Collected data:
========================================================================

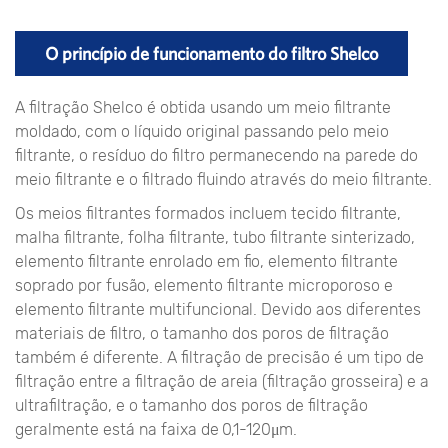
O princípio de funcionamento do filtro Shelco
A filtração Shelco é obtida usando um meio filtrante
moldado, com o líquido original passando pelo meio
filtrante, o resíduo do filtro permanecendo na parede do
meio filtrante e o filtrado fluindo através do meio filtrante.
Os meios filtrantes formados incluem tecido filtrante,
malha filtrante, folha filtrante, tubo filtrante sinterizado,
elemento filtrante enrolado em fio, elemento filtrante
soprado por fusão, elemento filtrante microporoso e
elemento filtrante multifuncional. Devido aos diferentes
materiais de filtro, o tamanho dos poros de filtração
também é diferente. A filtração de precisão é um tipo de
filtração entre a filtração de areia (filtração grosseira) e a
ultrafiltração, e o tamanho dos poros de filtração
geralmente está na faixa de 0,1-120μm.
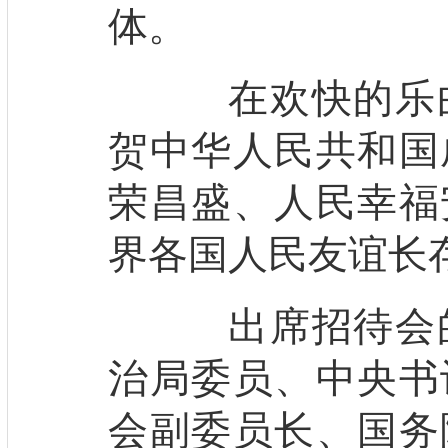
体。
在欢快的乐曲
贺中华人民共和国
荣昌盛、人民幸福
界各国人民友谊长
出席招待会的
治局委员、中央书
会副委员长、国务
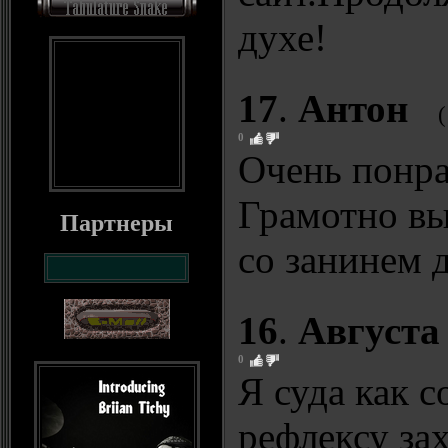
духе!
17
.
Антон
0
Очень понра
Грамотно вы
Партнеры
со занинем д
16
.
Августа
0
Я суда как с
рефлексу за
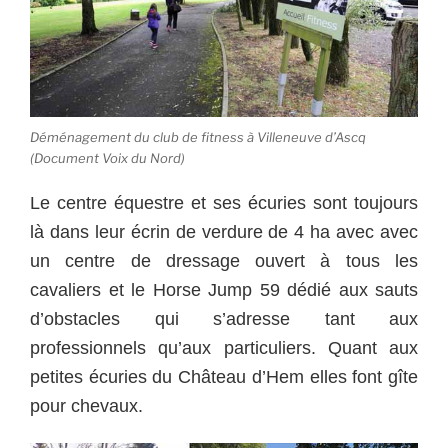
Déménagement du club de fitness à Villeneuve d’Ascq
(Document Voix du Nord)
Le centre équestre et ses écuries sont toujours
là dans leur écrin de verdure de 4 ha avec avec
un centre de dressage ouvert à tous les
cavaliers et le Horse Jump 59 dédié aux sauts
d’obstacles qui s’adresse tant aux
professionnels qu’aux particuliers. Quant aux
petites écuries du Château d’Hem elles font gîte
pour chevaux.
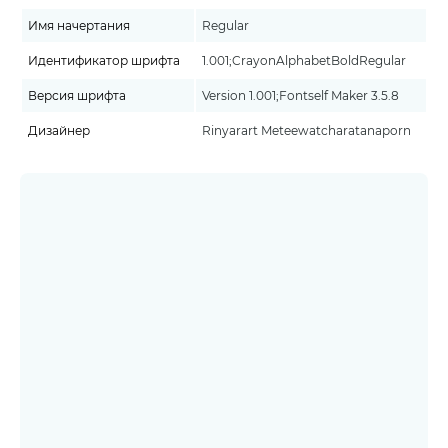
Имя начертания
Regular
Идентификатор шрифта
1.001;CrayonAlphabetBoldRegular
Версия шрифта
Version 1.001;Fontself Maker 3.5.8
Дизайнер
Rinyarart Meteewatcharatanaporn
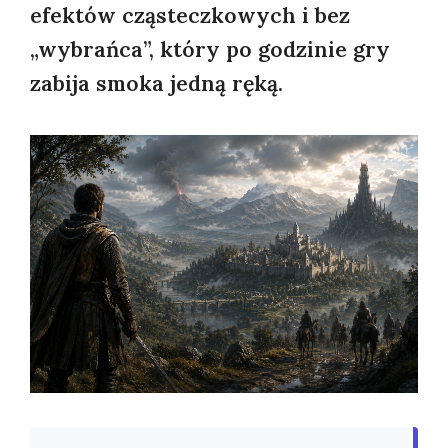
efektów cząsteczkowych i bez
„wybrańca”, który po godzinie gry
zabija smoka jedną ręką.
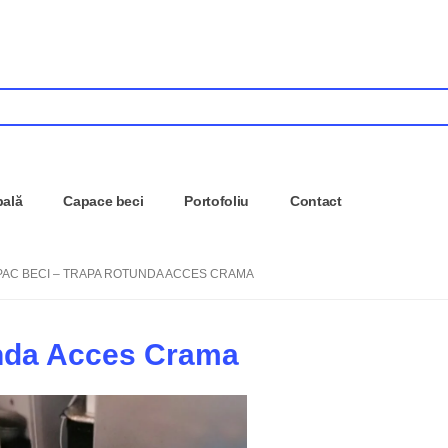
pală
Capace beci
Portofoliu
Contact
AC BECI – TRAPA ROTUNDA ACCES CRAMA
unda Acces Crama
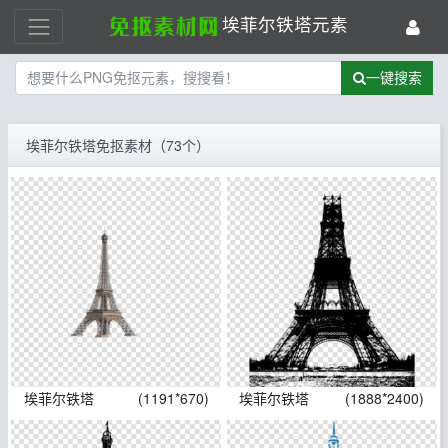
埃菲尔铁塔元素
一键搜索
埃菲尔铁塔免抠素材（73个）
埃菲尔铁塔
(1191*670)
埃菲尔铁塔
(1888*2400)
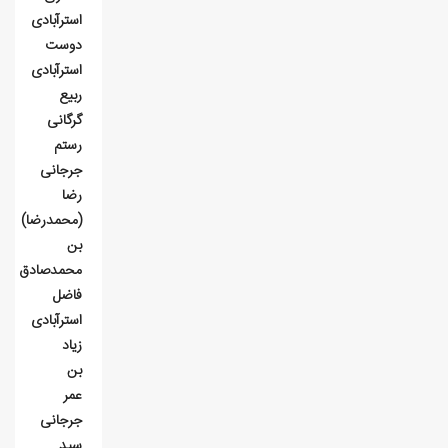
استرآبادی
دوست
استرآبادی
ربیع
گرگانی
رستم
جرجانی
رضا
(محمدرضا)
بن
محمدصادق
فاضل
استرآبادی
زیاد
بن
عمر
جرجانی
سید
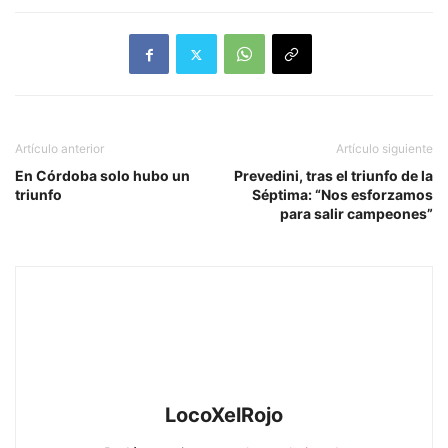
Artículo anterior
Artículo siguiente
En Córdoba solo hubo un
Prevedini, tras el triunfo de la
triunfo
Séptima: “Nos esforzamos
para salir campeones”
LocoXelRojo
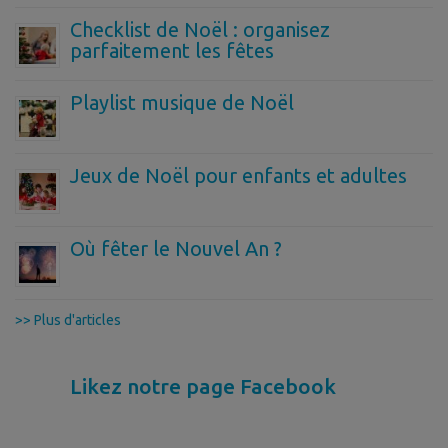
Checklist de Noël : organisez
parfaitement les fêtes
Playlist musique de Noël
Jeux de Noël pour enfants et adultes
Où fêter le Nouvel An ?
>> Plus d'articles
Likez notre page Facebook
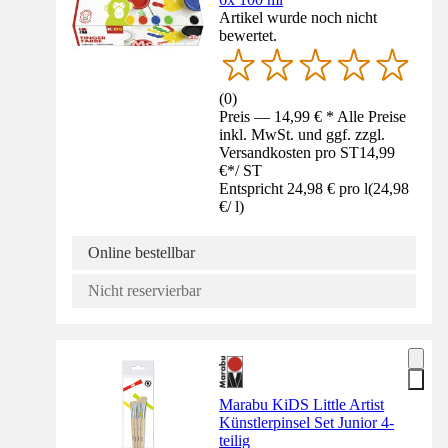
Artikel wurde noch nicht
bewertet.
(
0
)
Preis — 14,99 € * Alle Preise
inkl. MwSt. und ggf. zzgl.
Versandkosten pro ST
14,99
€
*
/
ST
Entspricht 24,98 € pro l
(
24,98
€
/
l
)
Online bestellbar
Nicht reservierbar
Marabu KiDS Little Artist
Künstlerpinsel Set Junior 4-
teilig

========================================================================

Work instruction.
For the string "tamanho", filter the data and copy out each line where it occurs.

Worked solution.
materiais de filtro, o tamanho dos poros de filtração
ultrafiltração, e o tamanho dos poros de filtração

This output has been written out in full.